ファームステイ

東京都の約5倍という面積を有する、北海道の十勝平野。牛や羊が広大な大草原で放牧されていて、ジャガイモやとうもろこし畑が一面に広がる風景は、日常生活とは無縁の憧れの場所でもあります。そんな酪農王国の一端を体験できるファームステイが、十勝では行われているそうです。

 

十勝北西部に位置する「藤田牧場」では、体験型教育プログラムが人気を集め、年間の利用者は4000人以上に上るそうです。この牧場では、見学ツアーのほか、様々な体験コースを用意しています。乳搾りや干し草やりのほか、トラクターの乗車体験では、運転免許が不要な広大な敷地の一部をトラクターでドライブすることができるとあって、成人男性にも人気があるそうです。

 

保育園の親子遠足で、埼玉県上尾市にある「榎本牧場」に行ったことがありました。

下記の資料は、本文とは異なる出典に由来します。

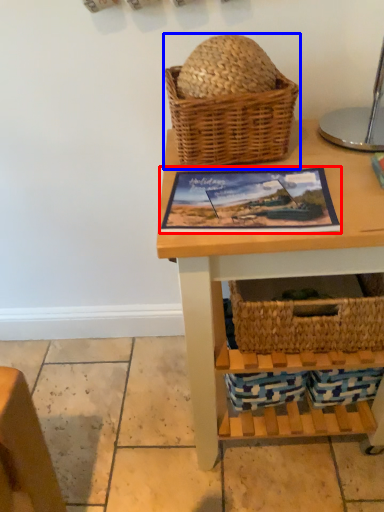 Question: Which object appears farthest to the camera in this image, picture frame (highlighted by a red box) or picnic basket (highlighted by a blue box)?

Choices:
 (A) picture frame
 (B) picnic basket

Answer: (B) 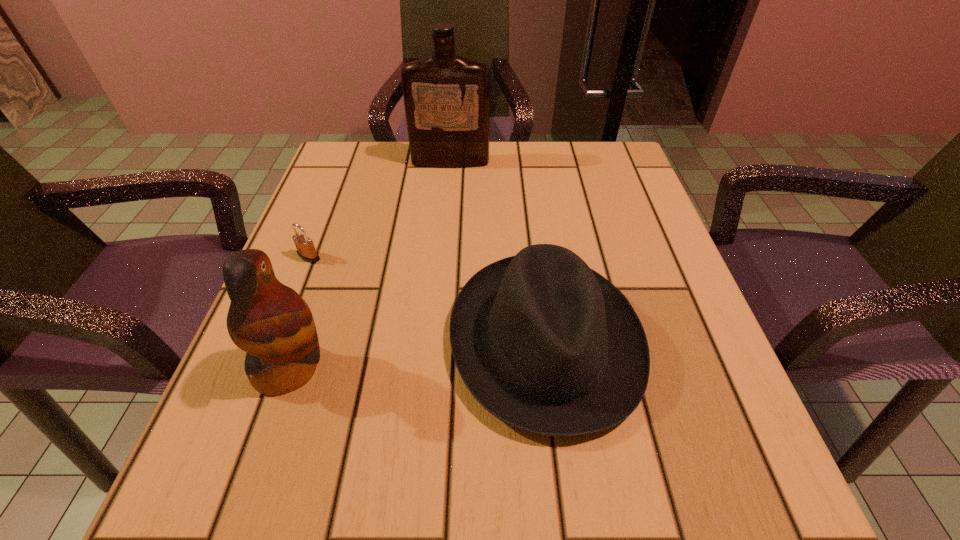 Locate an element on the screen. The height and width of the screenshot is (540, 960). object that is at the far edge is located at coordinates (446, 97).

子どもたちは、そこで牛や豚や馬を見るだけでなく、牧場体験をしたのです。乳搾り・えさやり・ブラッシングを体験したのですが、初めての牧場体験に、子どもたちの目の輝きが、尋常ではありませんでした。(笑)

 

「私たちにとっては自然な暮らしなのですが、都市部に暮らす人にとっては非日常的な体験。リアルな牧場の生活を楽しんでいただき、さらに食卓に上がる牛乳や食材が作られるプロセスまで理解してもらえればうれしいですね」と、4代目の牧場主は語ります。

 

「酪農王国」といわれる十勝は、全国生産量の約4割を占めるという、日本一のナチュラルチーズの名産地でもあります。北海道のナチュラルチーズの先がけが、十勝西部の新得町にある「共働学舎新得農場」で、1978年の創業以来、牛の飼育から最終製品化までを手掛けています。

 

現在では、約100ヘクタール(東京ドーム21個分)の広大な敷地内に、約100頭の乳牛を放牧。生きた青草を与え、できるだけ自然に近いかたちで飼育しています。「牛もストレスなく育てられたほうがミルクもおいしい。それは人間も同じかもしれません」と農場の代表は笑います。

 

夏休みに、子どもたちにこんな体験をさせてみたいものですね。私も、学生の頃に、リュックと寝袋を担いで、何度も北海道を旅した経験がありますが、それは、北海道への憧れの思いからでした。

 

しかし、牧場生活が、ただの憧れではなく、ちゃんと生活の基盤となる収入があり、生きていくことへの「ふつうのしあわせ」につながるのであれば、住んでみたい場所になるかもしれませんね。子どもたちにとって、生きていくには、たくさんの選択肢があって、自分で考えれば、さらに選択肢を増やすことが出来ること。そして、最後は、自分で選択することを学んで欲しいですね。